TASK INSTRUCTIONS — Locate each line of the material that contains "persone", then return it.

╭──

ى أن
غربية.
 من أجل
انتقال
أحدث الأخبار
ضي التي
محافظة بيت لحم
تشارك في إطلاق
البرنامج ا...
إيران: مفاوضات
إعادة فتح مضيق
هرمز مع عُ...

╰──
╭──

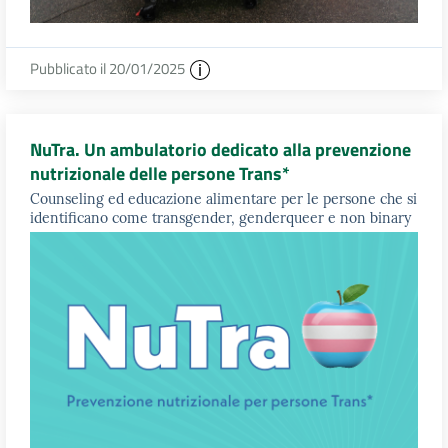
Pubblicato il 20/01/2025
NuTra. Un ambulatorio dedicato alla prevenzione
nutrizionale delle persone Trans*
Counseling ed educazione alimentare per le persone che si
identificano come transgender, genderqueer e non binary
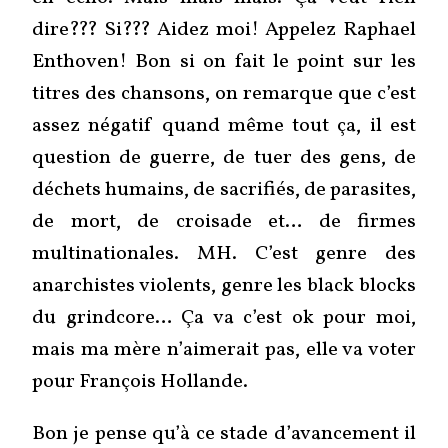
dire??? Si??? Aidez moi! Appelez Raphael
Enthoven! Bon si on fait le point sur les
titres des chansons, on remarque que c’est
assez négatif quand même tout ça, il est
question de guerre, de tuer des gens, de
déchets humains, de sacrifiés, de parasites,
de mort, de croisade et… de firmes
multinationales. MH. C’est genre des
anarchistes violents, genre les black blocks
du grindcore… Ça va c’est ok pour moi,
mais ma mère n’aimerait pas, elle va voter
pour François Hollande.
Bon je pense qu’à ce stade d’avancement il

╰──
╭──

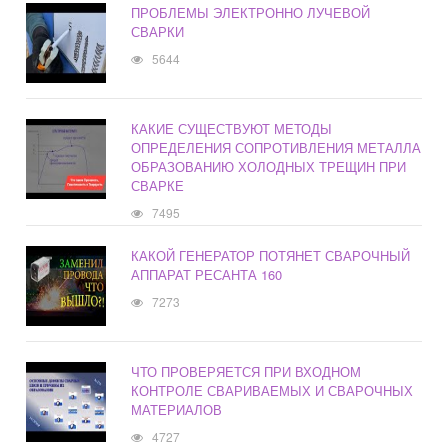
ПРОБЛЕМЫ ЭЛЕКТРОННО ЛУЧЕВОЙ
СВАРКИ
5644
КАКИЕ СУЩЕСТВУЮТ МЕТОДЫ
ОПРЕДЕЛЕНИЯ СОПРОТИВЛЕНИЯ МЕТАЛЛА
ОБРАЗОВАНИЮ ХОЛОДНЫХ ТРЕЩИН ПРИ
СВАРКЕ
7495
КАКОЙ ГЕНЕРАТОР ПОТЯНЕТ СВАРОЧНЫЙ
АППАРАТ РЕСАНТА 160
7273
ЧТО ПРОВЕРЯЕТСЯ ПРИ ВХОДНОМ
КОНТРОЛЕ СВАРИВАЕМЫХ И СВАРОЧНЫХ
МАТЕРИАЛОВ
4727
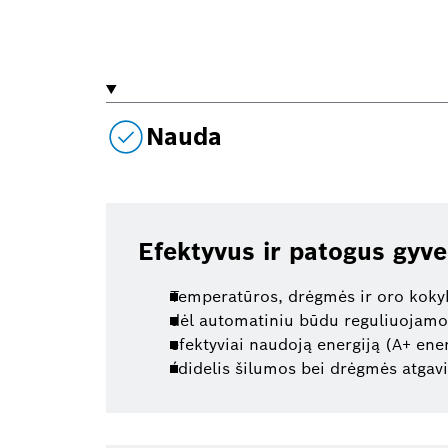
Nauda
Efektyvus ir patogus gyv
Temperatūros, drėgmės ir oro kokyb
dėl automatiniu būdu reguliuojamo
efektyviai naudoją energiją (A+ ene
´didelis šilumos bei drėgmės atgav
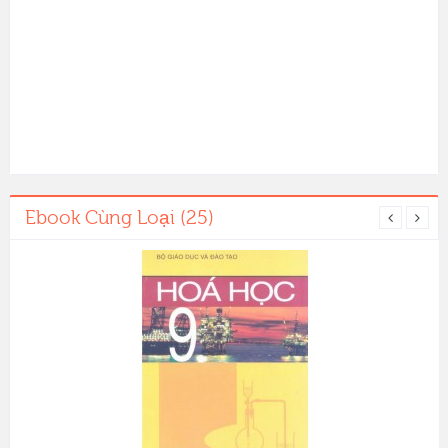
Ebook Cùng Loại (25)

╰──

TASK RESULT —
nutrizionale delle persone Trans*
Counseling ed educazione alimentare per le persone che si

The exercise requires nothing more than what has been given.